- Collected data:
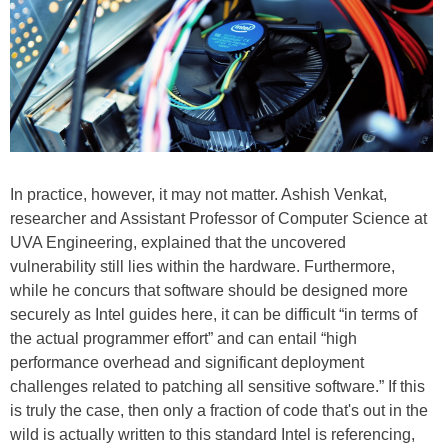
In practice, however, it may not matter. Ashish Venkat,
researcher and Assistant Professor of Computer Science at
UVA Engineering, explained that the uncovered
vulnerability still lies within the hardware. Furthermore,
while he concurs that software should be designed more
securely as Intel guides here, it can be difficult “in terms of
the actual programmer effort” and can entail “high
performance overhead and significant deployment
challenges related to patching all sensitive software.” If this
is truly the case, then only a fraction of code that's out in the
wild is actually written to this standard Intel is referencing,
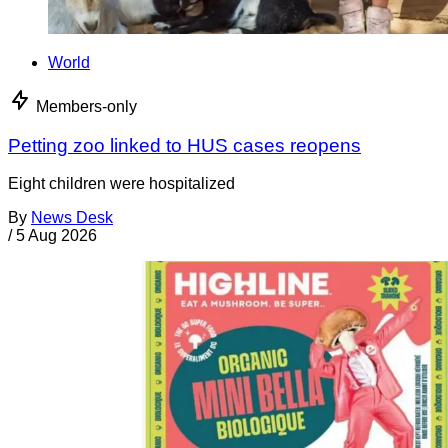
World
Members-only
Petting zoo linked to HUS cases reopens
Eight children were hospitalized
By
News Desk
/
5 Aug 2026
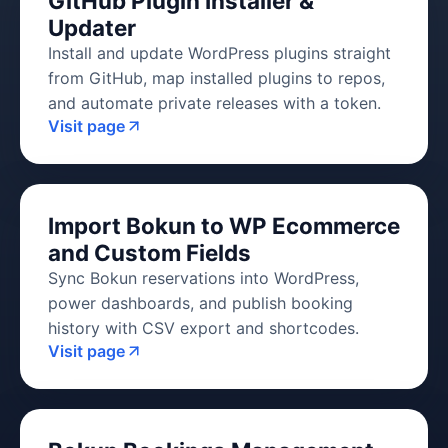
GitHub Plugin Installer &
Updater
Install and update WordPress plugins straight
from GitHub, map installed plugins to repos,
and automate private releases with a token.
Visit page
Import Bokun to WP Ecommerce
and Custom Fields
Sync Bokun reservations into WordPress,
power dashboards, and publish booking
history with CSV export and shortcodes.
Visit page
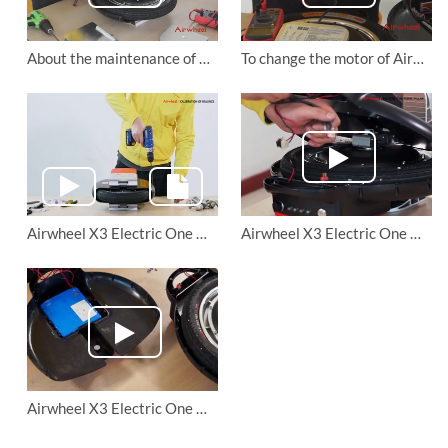
About the maintenance of Airwheel X8 electric unicycle
To change the motor of Airwheel electric unicycles (X series and Q series).
Airwheel X3 Electric One Wheel Calibration of Balance
Airwheel X3 Electric One Wheel Tighten THE PEDAL PILLAR
Airwheel X3 Electric One Wheel Replace THE BATTERY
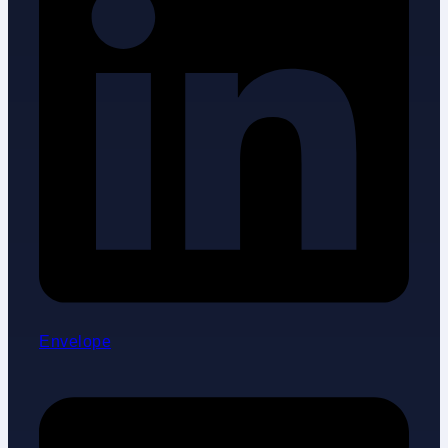
Envelope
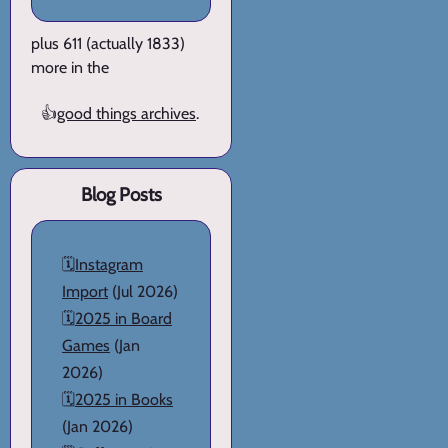
plus 611 (actually 1833)
more in the
👍
good things archives
.
Blog Posts
🗓️
Instagram
Import
(Jul 2026)
🗓️
2025 in Board
Games
(Jan
2026)
🗓️
2025 in Books
(Jan 2026)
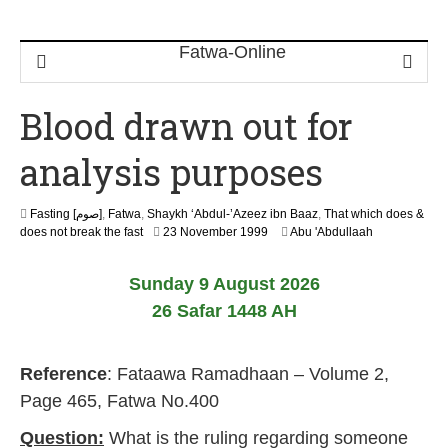
Blood drawn out for
analysis purposes
Fasting [صوم]
,
Fatwa
,
Shaykh ‘Abdul-’Azeez ibn Baaz
,
That which does &
2
does not break the fast
23 November 1999
Abu 'Abdullaah
2
F
Sunday 9 August 2026
e
b
26 Safar 1448 AH
r
u
a
Reference
: Fataawa Ramadhaan – Volume 2,
r
y
Page 465, Fatwa No.400
2
0
Question:
What is the ruling regarding someone
1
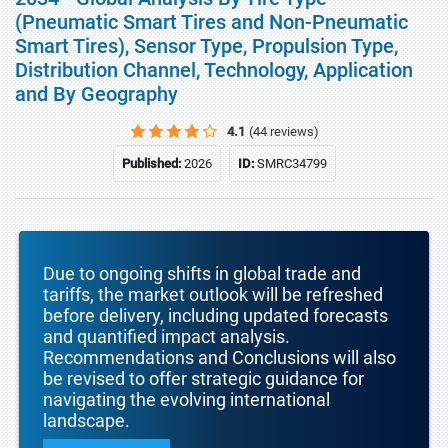
(Pneumatic Smart Tires and Non-Pneumatic
Smart Tires), Sensor Type, Propulsion Type,
Distribution Channel, Technology, Application
and By Geography
4.1
(44 reviews)
Published:
2026
ID:
SMRC34799
Due to ongoing shifts in global trade and
tariffs, the market outlook will be refreshed
before delivery, including updated forecasts
and quantified impact analysis.
Recommendations and Conclusions will also
be revised to offer strategic guidance for
navigating the evolving international
landscape.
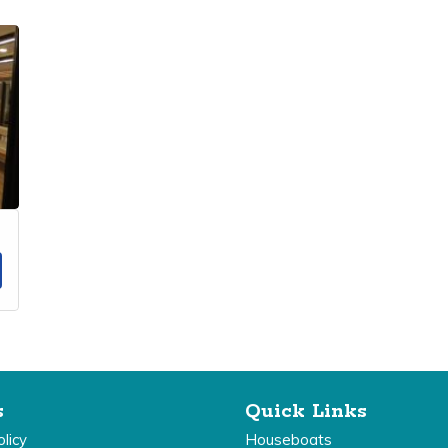
s
Quick Links
licy
Houseboats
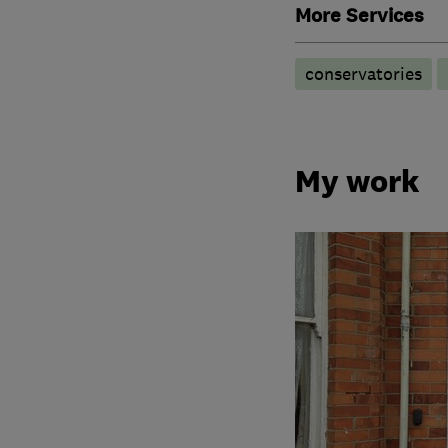
More Services
conservatories
My work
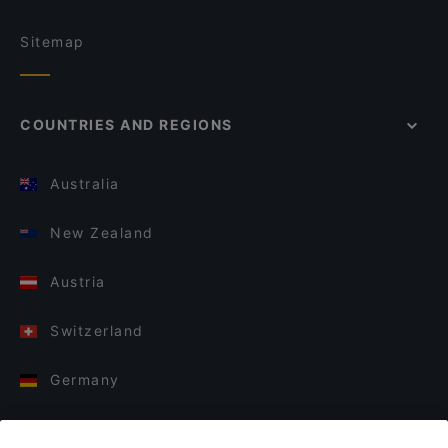
Sitemap
COUNTRIES AND REGIONS
Australia
New Zealand
Austria
Switzerland
Germany
Italy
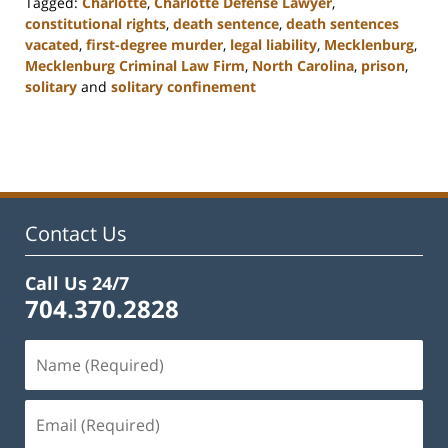
Tagged:
Charlotte
,
Charlotte Defense Lawyer
,
constitutional rights
,
death sentence
,
death sentences
vacated
,
first-degree murder
,
legal liability
,
Mecklenburg
,
Mecklenburg Criminal Law Firm
,
North Carolina
,
prison
,
solitary
and
solitary confinement
Updated:
February
22,
2023
11:51
am
Contact Us
Call Us 24/7
704.370.2828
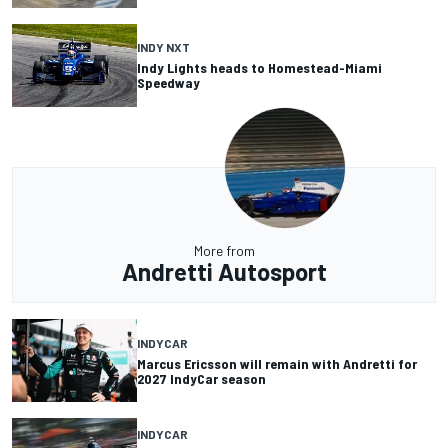
INDY NXT
Indy Lights heads to Homestead-Miami
Speedway
More from
Andretti Autosport
INDYCAR
Marcus Ericsson will remain with Andretti for
2027 IndyCar season
INDYCAR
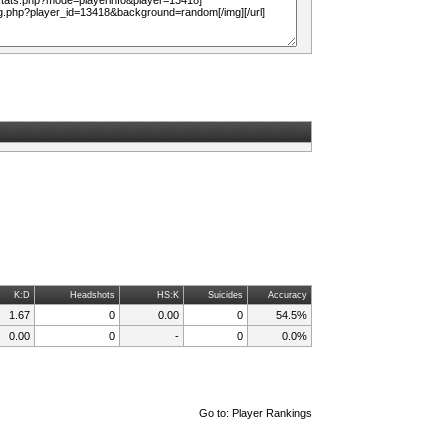
K:D
Headshots
HS:K
Suicides
Accuracy
1.67
0
0.00
0
54.5%
0.00
0
-
0
0.0%
Go to:
Player Rankings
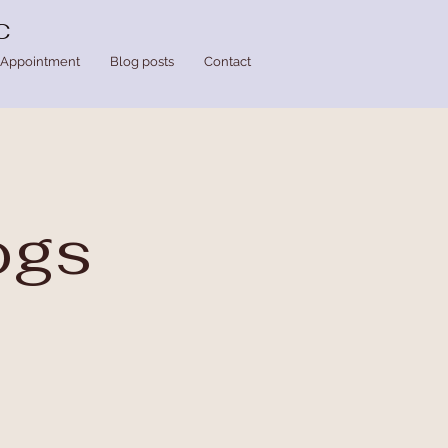
C
Appointment
Blog posts
Contact
ogs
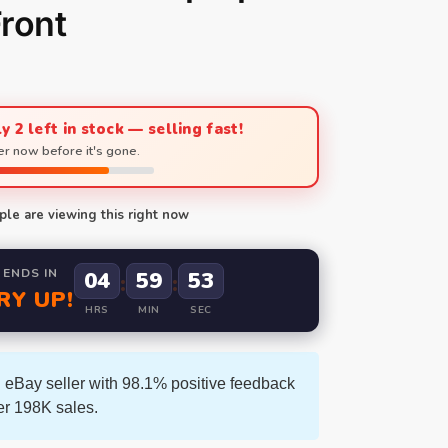
ront
y 2 left in stock — selling fast!
r now before it's gone.
le are viewing this right now
 ENDS IN
04
59
53
:
:
RY UP!
HRS
MIN
SEC
 eBay seller with 98.1% positive feedback
er 198K sales.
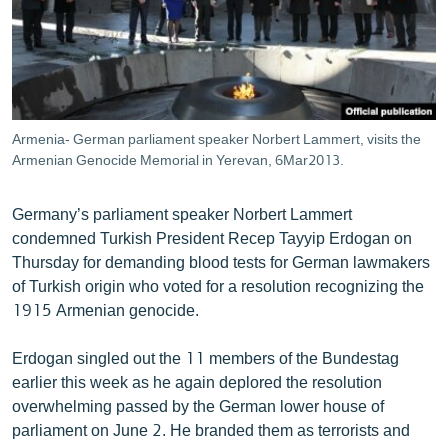
ՄԻՋԱԶԳԱՅԻՆ
ՄՇԱԿՈՒՅԹ
ՍՊՈՐՏ
ՄԵԿՆԱԲԱՆՈՒԹՅՈՒՆ
Armenia- German parliament speaker Norbert Lammert, visits the
Armenian Genocide Memorial in Yerevan, 6Mar2013.
ՏՏ ԵՒ ԻՆՏԵՐՆԵՏ
ԿՈՐՈՆԱՎԻՐՈՒՍ
Germany’s parliament speaker Norbert Lammert
ԱՐԽԻՎ
condemned Turkish President Recep Tayyip Erdogan on
Thursday for demanding blood tests for German lawmakers
ՏԵՍԱՆՅՈՒԹԵՐ
of Turkish origin who voted for a resolution recognizing the
ԲԱՆԱՎԵՃ
1915 Armenian genocide.
ՁԳՏԵԼՈՎ ԼԱՎԱԳՈՒՅՆԻՆ
Erdogan singled out the 11 members of the Bundestag
ՓՈԴՔԱՍԹ
earlier this week as he again deplored the resolution
overwhelming passed by the German lower house of
parliament on June 2. He branded them as terrorists and
Հայերեն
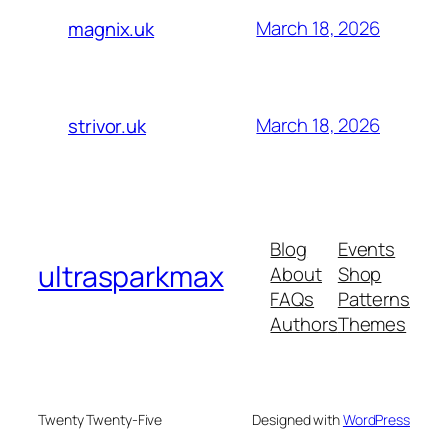
March 18, 2026
magnix.uk
March 18, 2026
strivor.uk
Blog
Events
ultrasparkmax
About
Shop
FAQs
Patterns
Authors
Themes
Twenty Twenty-Five
Designed with
WordPress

- Problem to work on:
Within the entries, find all lines holding "will" and copy each one.

- The answer:
tariffs, the market outlook will be refreshed
Recommendations and Conclusions will also
Marcus Ericsson will remain with Andretti for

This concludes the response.